=== Work request ===
Pull out from the material below all lines with "develop".

=== The data ===
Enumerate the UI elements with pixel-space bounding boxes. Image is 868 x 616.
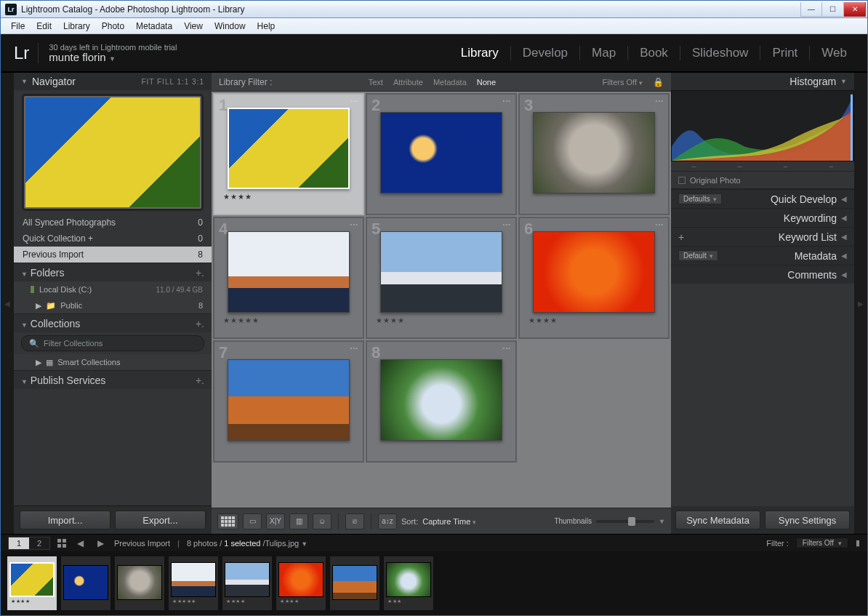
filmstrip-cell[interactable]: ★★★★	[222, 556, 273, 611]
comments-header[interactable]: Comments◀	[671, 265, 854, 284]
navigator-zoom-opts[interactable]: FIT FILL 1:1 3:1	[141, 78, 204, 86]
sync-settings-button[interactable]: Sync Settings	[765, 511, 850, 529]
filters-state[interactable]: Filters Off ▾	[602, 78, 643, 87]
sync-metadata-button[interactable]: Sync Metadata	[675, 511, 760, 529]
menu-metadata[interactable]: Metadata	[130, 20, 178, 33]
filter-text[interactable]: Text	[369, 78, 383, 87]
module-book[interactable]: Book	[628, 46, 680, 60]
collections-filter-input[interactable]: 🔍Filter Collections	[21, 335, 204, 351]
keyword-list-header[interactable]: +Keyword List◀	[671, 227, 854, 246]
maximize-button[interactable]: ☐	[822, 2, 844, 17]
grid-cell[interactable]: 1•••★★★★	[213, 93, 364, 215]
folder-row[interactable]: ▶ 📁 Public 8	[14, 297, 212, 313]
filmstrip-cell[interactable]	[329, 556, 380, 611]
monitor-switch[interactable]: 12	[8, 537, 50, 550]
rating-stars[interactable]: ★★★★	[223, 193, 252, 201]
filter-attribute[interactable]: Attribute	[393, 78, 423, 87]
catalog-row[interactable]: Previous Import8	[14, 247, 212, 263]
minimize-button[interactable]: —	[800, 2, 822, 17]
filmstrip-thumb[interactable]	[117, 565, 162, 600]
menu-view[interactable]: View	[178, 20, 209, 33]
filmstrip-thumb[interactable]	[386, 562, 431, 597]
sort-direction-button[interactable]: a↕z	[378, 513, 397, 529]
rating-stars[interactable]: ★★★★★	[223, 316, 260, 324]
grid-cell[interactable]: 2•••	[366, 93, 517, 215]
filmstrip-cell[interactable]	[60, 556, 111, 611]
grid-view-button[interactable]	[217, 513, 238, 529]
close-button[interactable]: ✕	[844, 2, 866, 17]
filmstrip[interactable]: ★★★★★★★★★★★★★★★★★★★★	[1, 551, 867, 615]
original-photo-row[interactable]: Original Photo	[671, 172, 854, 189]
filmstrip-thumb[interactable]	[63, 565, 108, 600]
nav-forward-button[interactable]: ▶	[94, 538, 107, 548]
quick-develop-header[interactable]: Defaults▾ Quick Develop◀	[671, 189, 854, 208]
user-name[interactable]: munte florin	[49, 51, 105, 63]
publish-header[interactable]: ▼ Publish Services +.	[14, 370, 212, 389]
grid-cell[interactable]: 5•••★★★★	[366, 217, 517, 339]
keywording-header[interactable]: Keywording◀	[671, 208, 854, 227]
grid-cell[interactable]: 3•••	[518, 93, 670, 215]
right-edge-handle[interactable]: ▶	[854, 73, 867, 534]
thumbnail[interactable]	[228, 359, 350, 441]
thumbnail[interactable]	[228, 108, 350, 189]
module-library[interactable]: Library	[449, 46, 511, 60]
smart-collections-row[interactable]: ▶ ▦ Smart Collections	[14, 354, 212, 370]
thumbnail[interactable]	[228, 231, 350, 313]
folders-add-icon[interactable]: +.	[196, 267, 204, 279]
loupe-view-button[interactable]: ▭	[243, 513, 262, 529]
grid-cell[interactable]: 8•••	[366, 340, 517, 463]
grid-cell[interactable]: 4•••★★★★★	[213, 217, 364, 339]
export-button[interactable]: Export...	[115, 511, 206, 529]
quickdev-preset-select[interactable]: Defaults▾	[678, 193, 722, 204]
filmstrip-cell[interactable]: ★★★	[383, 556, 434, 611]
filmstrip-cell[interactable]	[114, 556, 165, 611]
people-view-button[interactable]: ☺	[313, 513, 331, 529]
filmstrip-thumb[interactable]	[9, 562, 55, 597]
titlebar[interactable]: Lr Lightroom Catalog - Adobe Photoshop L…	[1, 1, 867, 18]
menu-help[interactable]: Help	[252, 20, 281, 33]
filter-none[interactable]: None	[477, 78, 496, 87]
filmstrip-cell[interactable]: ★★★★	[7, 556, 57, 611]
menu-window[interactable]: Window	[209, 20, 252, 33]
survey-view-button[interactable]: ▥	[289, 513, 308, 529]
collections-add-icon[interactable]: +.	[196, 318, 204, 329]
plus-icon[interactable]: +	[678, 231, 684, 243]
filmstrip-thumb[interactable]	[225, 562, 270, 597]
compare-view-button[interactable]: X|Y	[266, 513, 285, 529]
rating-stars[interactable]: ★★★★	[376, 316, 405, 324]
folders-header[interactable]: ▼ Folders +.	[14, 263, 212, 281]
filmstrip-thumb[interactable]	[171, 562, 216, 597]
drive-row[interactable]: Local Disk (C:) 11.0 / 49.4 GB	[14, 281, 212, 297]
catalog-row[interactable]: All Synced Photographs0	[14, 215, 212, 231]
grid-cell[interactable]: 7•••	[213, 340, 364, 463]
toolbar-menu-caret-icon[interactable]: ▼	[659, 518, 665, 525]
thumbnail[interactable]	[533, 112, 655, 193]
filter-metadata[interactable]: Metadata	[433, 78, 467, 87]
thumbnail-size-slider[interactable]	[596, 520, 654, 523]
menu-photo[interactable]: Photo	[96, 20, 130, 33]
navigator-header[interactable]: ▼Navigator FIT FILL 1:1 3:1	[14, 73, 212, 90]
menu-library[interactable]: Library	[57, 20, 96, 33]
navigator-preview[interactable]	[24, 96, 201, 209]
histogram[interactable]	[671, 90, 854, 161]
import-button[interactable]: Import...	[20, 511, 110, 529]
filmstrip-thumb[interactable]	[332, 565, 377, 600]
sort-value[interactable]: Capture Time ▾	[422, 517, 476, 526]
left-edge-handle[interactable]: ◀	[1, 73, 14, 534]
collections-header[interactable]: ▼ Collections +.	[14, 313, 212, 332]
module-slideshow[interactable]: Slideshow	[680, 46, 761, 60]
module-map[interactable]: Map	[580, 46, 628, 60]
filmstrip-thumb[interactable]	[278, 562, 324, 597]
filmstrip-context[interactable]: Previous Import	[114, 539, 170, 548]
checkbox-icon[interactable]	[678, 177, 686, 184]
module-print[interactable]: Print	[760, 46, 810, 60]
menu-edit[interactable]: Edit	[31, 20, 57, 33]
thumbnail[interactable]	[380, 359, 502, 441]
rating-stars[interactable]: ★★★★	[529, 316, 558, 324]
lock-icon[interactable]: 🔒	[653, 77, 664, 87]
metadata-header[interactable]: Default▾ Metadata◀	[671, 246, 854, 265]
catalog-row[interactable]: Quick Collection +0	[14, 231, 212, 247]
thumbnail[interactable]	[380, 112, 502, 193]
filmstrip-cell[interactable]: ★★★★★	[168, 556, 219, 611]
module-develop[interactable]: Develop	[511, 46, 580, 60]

==

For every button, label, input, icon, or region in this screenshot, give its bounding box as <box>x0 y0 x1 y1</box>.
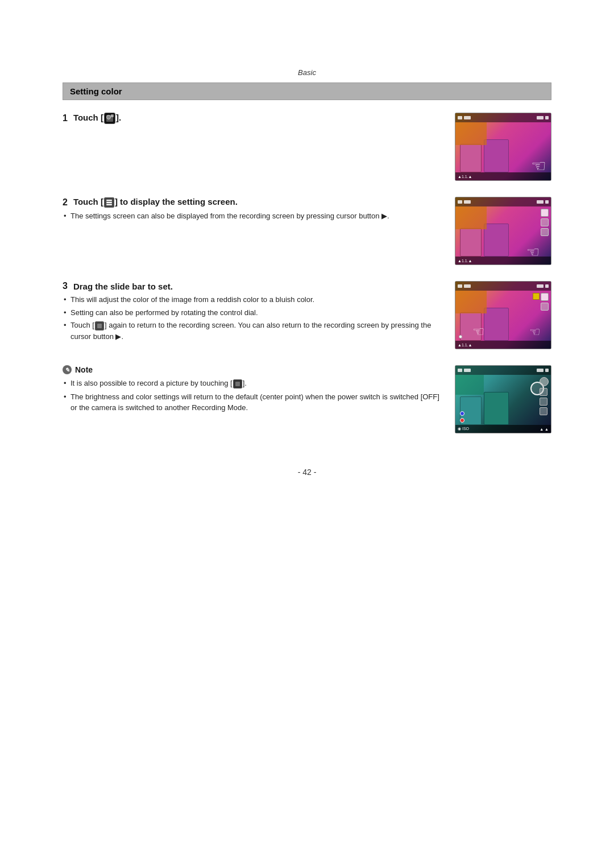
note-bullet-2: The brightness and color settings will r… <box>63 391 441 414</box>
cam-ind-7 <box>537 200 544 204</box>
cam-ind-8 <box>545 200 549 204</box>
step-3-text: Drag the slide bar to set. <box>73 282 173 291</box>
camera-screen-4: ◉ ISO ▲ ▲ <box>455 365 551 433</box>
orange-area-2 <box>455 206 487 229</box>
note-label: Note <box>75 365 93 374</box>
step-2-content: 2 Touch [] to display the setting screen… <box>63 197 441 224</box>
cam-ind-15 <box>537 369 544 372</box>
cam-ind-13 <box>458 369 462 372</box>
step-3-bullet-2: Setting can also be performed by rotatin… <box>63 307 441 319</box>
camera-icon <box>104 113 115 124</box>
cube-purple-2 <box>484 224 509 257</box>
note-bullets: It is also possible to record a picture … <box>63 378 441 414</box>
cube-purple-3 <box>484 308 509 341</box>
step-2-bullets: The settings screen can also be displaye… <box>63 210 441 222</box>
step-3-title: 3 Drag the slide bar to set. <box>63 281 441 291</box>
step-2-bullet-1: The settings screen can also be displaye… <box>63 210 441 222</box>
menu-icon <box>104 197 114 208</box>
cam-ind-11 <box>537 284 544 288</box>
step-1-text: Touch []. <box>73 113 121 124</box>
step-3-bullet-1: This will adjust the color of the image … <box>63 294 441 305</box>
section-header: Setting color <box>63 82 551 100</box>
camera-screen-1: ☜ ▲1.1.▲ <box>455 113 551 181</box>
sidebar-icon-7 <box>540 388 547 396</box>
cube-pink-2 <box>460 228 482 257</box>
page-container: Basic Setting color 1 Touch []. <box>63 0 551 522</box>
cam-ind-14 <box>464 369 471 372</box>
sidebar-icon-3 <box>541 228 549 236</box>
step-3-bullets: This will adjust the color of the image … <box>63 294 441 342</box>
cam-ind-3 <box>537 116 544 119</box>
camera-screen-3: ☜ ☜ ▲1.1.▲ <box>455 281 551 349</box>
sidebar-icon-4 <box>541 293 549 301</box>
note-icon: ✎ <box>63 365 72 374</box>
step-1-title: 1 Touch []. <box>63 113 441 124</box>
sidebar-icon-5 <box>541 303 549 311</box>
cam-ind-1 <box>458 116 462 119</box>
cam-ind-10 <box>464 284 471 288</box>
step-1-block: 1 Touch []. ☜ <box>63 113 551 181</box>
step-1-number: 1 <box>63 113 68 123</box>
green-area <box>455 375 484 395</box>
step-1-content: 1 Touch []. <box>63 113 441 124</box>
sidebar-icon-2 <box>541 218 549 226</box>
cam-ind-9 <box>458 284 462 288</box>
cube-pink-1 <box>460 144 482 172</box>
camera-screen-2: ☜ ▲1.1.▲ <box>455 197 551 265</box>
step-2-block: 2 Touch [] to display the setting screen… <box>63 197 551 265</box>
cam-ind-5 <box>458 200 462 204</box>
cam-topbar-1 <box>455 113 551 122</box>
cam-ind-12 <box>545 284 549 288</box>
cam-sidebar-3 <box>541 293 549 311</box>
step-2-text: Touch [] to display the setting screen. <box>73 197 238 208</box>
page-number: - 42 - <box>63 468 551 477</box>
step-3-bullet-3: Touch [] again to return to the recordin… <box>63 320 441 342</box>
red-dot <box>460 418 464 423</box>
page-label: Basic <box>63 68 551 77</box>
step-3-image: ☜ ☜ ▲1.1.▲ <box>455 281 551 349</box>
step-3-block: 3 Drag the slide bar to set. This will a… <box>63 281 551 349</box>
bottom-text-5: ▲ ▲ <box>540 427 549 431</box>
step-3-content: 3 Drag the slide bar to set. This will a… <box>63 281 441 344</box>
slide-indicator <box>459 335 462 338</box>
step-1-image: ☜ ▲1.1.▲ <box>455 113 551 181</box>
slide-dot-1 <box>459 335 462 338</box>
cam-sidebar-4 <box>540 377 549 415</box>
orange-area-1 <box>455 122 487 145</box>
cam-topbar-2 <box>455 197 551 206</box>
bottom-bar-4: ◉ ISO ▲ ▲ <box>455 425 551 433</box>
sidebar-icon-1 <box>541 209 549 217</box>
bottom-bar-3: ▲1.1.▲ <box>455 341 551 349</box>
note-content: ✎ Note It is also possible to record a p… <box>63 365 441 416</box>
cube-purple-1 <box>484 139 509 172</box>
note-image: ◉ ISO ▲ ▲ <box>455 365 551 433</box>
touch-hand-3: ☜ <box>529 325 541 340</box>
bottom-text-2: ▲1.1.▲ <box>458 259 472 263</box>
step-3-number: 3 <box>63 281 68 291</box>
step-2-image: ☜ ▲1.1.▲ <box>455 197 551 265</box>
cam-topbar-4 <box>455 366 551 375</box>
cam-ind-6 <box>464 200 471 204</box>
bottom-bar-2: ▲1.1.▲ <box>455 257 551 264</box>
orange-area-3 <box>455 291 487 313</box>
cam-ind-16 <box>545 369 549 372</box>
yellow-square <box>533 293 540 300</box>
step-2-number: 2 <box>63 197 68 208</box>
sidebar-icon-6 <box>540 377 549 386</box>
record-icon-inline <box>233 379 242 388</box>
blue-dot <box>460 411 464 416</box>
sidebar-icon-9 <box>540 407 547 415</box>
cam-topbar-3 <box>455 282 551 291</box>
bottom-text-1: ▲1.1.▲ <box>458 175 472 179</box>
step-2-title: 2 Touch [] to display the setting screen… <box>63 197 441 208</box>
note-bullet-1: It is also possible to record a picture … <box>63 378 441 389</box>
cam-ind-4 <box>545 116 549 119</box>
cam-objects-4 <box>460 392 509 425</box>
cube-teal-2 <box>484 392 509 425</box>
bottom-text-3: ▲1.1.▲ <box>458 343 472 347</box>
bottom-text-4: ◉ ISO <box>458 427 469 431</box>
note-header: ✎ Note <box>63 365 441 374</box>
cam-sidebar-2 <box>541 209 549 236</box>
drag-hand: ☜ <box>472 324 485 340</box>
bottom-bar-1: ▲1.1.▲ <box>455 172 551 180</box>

=== Exercise result ===
quick-develop-header[interactable]: Defaults▾ Quick Develop◀	[671, 189, 854, 208]
module-develop[interactable]: Develop	[511, 46, 580, 60]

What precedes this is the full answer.